Much like the Detroit example from above, pretty much any suburb of Milwaukee that's in a county other than Milwaukee County (and even a few that are) could be described as this. Nearly all of them began as planned communities that came of age in the "white flight" era, and most of the few that already existed were "sundown towns" (town where it was illegal for people of color to be in after sundown) at some point in their history. In fact, the segregation index is so high in Waukesha, Ozaukee and Washington Counties that even if people of color were distributed evenly throughout Milwaukee County, it would still rank as the most segregated metro area in the United States.
New Berlin, Wisconsin, which is in Waukesha County is a specifically good example of this trope. Not only do they pronounce the name of the town New BER-lin in an effort to hide the town's obviously German roots, but it is actually being investigated by the Federal Government to see if the local government and civic leaders purposefully sabotaged an attempt to build mixed-income housing in the town out of fear that Black and Hispanic people from Milwaukee's inner-city might move there. Although in what could be seen as a subversion, the towns' now-former Mayor (who was in favor of the housing) claimed in a letter that the racism of New Berlin residents was the reason he was having trouble going through with the project.

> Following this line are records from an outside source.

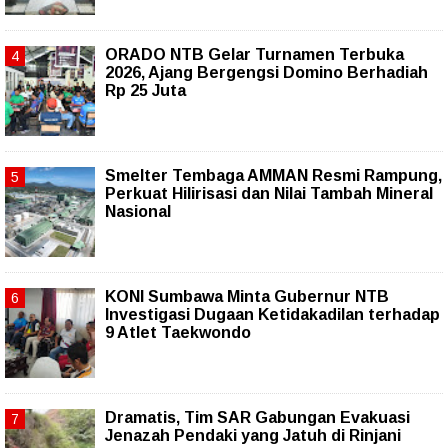
ORADO NTB Gelar Turnamen Terbuka
2026, Ajang Bergengsi Domino Berhadiah
Rp 25 Juta
Smelter Tembaga AMMAN Resmi Rampung,
Perkuat Hilirisasi dan Nilai Tambah Mineral
Nasional
KONI Sumbawa Minta Gubernur NTB
Investigasi Dugaan Ketidakadilan terhadap
9 Atlet Taekwondo
Dramatis, Tim SAR Gabungan Evakuasi
Jenazah Pendaki yang Jatuh di Rinjani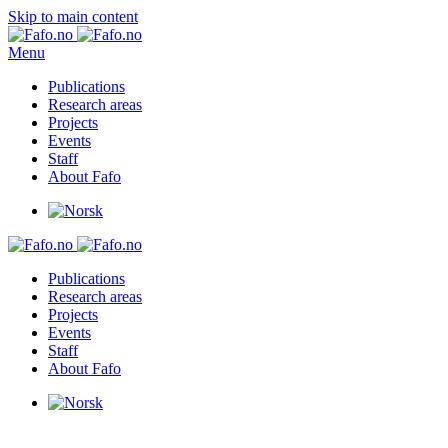
Skip to main content
Menu
Publications
Research areas
Projects
Events
Staff
About Fafo
Publications
Research areas
Projects
Events
Staff
About Fafo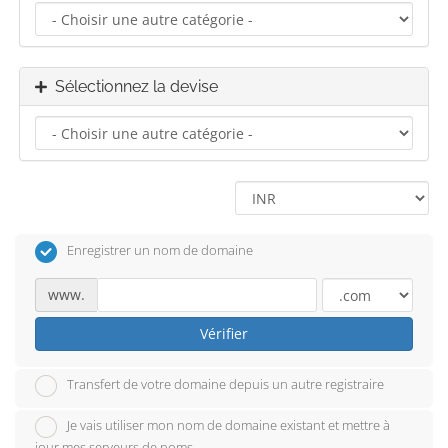
Sélectionnez la devise
Enregistrer un nom de domaine
www.
Vérifier
Transfert de votre domaine depuis un autre registraire
Je vais utiliser mon nom de domaine existant et mettre à
jour mes serveurs de noms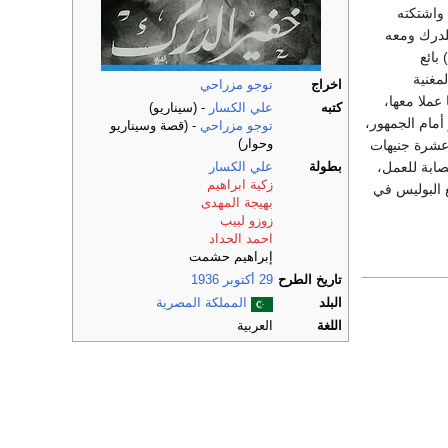
واشتكته
للدرك ومعه
بائع
لمغنية
اخراج
توجو مزراحي
عملا معها،
كتبه
علي الكسار
- (سيناريو)
أمام الجمهور،
توجو مزراحي
- (قصة وسيناريو
وحوار)
 عشرة جنيهات
صابة للعمل،
بطولة
علي الكسار
زكية ابراهيم
ع البوليس في
بهيجة المهدى
زوزو لبيب
احمد الحداد
إبراهيم حشمت
تاريخ الطرح
29 أكتوبر
1936
البلد
المملكة المصرية
اللغة
العربية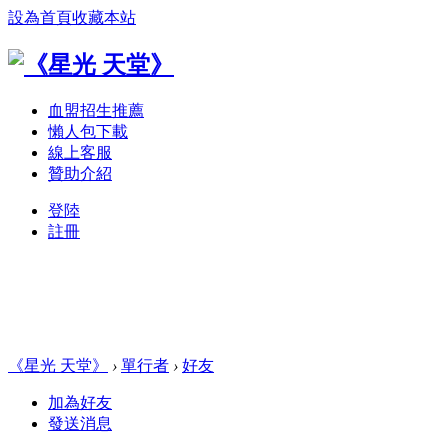
設為首頁
收藏本站
血盟招生推薦
懶人包下載
線上客服
贊助介紹
登陸
註冊
《星光 天堂》
›
單行者
›
好友
加為好友
發送消息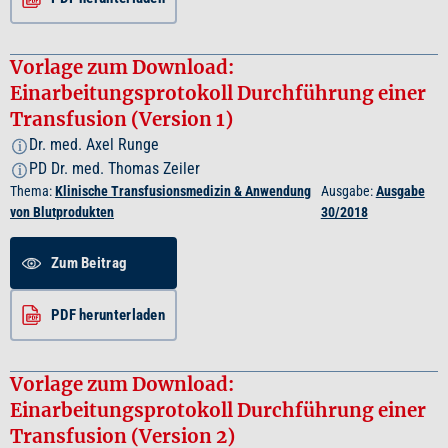
Vorlage zum Download:
Einarbeitungsprotokoll Durchführung einer
Transfusion (Version 1)
Dr. med. Axel Runge
i
PD Dr. med. Thomas Zeiler
i
Thema:
Klinische Transfusionsmedizin & Anwendung
Ausgabe:
Ausgabe
von Blutprodukten
30/2018
Zum Beitrag
PDF herunterladen
Vorlage zum Download:
Einarbeitungsprotokoll Durchführung einer
Transfusion (Version 2)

Really, this could apply to 90% of the suburbs of any major city in the American Midwest.
In Cleveland, not only do you have all the attendant white flight problems, but there was also a housing boom in the years after World War II, with entire neighborhoods springing up overnight, most of which were built on one or two floor plans, meaning every house looks eerily similar.
Britain built a number of entire towns this way between the immediate aftermath of the Second World War and the mid-sixties. Most of them are still infamous for this trope, but at least one became a Wretched Hive instead.
Poundbury in Dorset was a direct response to "New Towns" and an attempt to defy this trope. The results were... mixed, at best.
Darien, Connecticut: filming location for Revolutionary Road, both Stepford Wives films, and the basis for the book and film Gentlemen's Agreement. Possibly the Ur Example.